Per pranzo avevo voluto accontentarmi del brodino di riso per arginare la diarrea. Poi avevo dormito. Sodo. Un'ora.

Più tardi ero andata all'internet point, dove avevo sbattuto via novanta minuti della mia vita. A dire il vero il mio problema era piuttosto quello di avere troppe ore di cui non sapevo cosa fare. Novanta minuti in meno significavano un pezzo di problema in meno. Che tristezza! Ritornata nella mia camera la sua evidenza era inevitabile. Che tristezza, non aver modo di scrollarsela di dosso. A quel punto avevo pianto.

Da un lontano universo mi era arrivata l'idea che avrei potuto anche mettermi a leggere. Ho un libro che avevo già letto, di cui mi ero scordata del tutto. A leggerlo mi viene una sensazione di serenità benchè l'argomento sia tutt'altro che sereno. Letto appena alcune pagine già m'era venuta voglia di scrivere delle mie sensazioni, delle mie pene e speranze. Benchè ciò non fosse realizzabile, lo stato d'animo era quello.
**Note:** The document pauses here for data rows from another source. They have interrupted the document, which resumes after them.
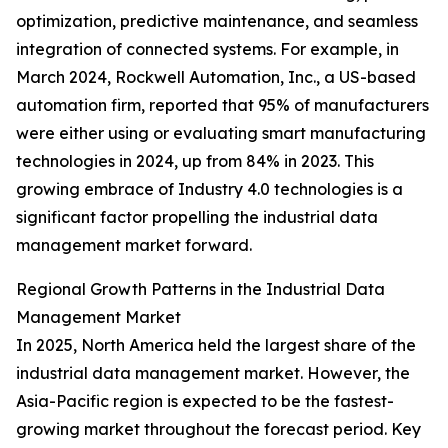
optimization, predictive maintenance, and seamless
integration of connected systems. For example, in
March 2024, Rockwell Automation, Inc., a US-based
automation firm, reported that 95% of manufacturers
were either using or evaluating smart manufacturing
technologies in 2024, up from 84% in 2023. This
growing embrace of Industry 4.0 technologies is a
significant factor propelling the industrial data
management market forward.
Regional Growth Patterns in the Industrial Data
Management Market
In 2025, North America held the largest share of the
industrial data management market. However, the
Asia-Pacific region is expected to be the fastest-
growing market throughout the forecast period. Key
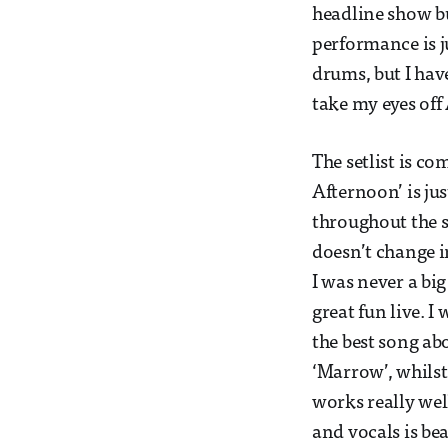
headline show bu
performance is j
drums, but I hav
take my eyes off
The setlist is co
Afternoon’ is ju
throughout the s
doesn’t change i
I was never a big
great fun live. 
the best song abo
‘Marrow’, whilst
works really well
and vocals is bea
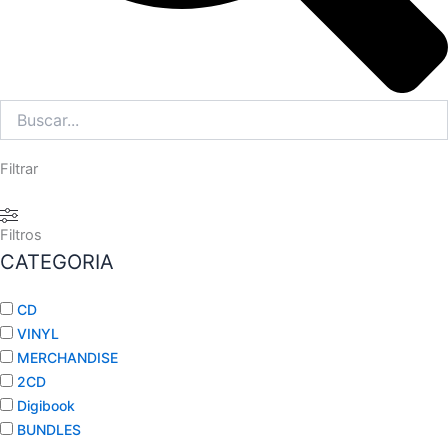
Filtrar
Filtros
CATEGORIA
CD
VINYL
MERCHANDISE
2CD
Digibook
BUNDLES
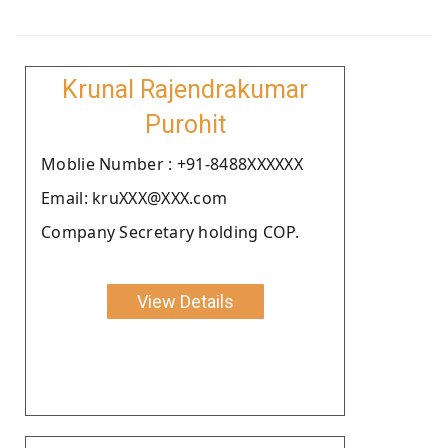
Krunal Rajendrakumar
Purohit
Moblie Number : +91-8488XXXXXX
Email: kruXXX@XXX.com
Company Secretary holding COP.
View Details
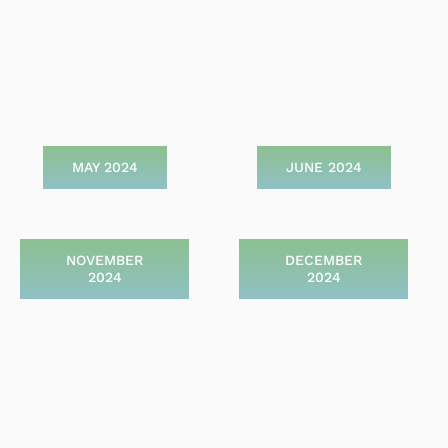
MAY 2024
JUNE 2024
NOVEMBER
DECEMBER
2024
2024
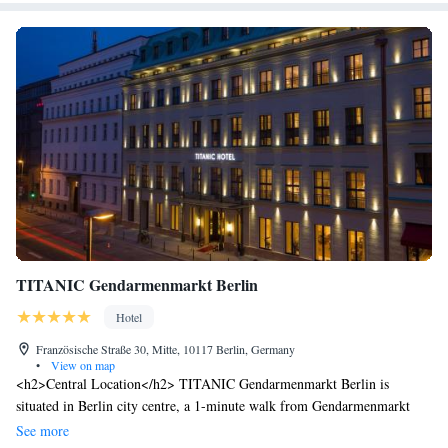
TITANIC Gendarmenmarkt Berlin
Hotel
Französische Straße 30, Mitte, 10117 Berlin, Germany
•
View on map
<h2>Central Location</h2> TITANIC Gendarmenmarkt Berlin is
situated in Berlin city centre, a 1-minute walk from Gendarmenmarkt
and less than 1 km from Berlin Cathedral. Nearby attractions include the
See more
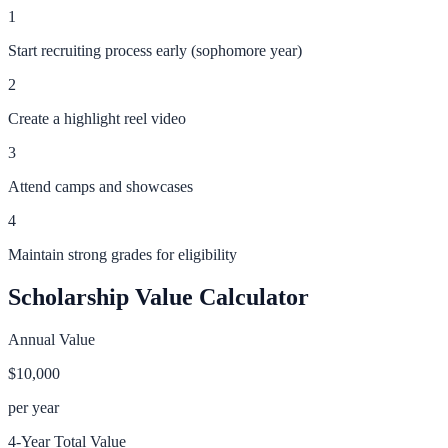
1
Start recruiting process early (sophomore year)
2
Create a highlight reel video
3
Attend camps and showcases
4
Maintain strong grades for eligibility
Scholarship Value Calculator
Annual Value
$10,000
per year
4-Year Total Value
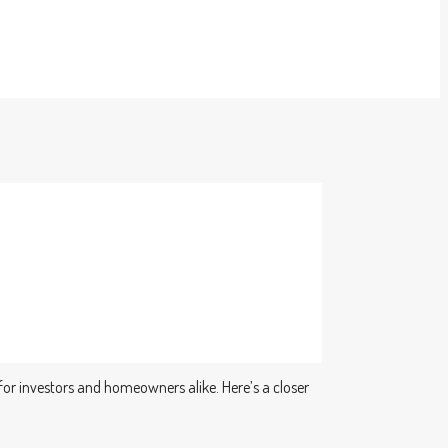
 for investors and homeowners alike. Here’s a closer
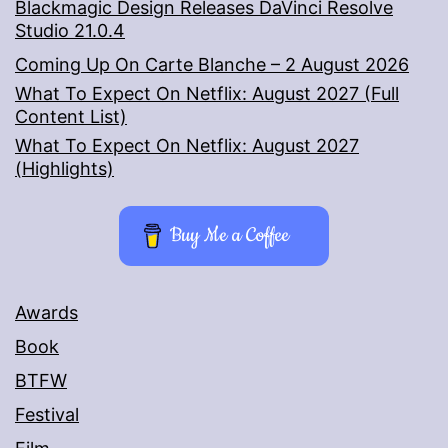
Blackmagic Design Releases DaVinci Resolve
Studio 21.0.4
Coming Up On Carte Blanche – 2 August 2026
What To Expect On Netflix: August 2027 (Full
Content List)
What To Expect On Netflix: August 2027
(Highlights)
Buy Me a Coffee
Awards
Book
BTFW
Festival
Capisco che sono proprio le difficoltà oggettive a mettermi K.O. Infatti, dopo aver incontrato un'amica e aver invano tentato di prelevare al bancomat, mi erano completamente spariti i buoni propositi lasciando il campo alle frustrazioni e al malessere.

Per scrollarmeli nuovamente di dosso decisi di andare al mio ristorantino preferito. Lungo la strada continuavo a sbirciare il cieldo, sempre più nero, tanto da fare gli ultimi metri di corsa.
La pioggia giunse assieme ad un buio pesto. Era bello guardarla dalla finestra, mentre mangiavo una bella coscia di pollo. Continuavo a guardarla tutto il tempo come se ciò potesse servire a farla smettere.

Una volta uscita mi aspettava la cruda realtà; è stata un'impresa attraversare la strada e chiedere un passaggio sotto l'ombrello di una passante, fino alla fermata dell'autobus, a pochi metri di distanza. Una volta scesa dall'autobus, mi toccava fare un altro "ombrella-stop" e quando finalmente ero arrivata all'entrata del campus, ormai da sola, ero riuscita ad abbandonarmi allo scrosciare dell'acqua, bagnandomi come un pulcino. L'aria della sera era tutt'altro che fredda e una volta in camera, liberatami dagli indumenti fradici e fattami una bella doccia calda, ho finalmente sentito di tornare a vivere nella realtà.

frammento - Diario di Pechino

17 luglio 2011
Fotoricordo
La macchina fotografica era scarica. Il cellulare pure.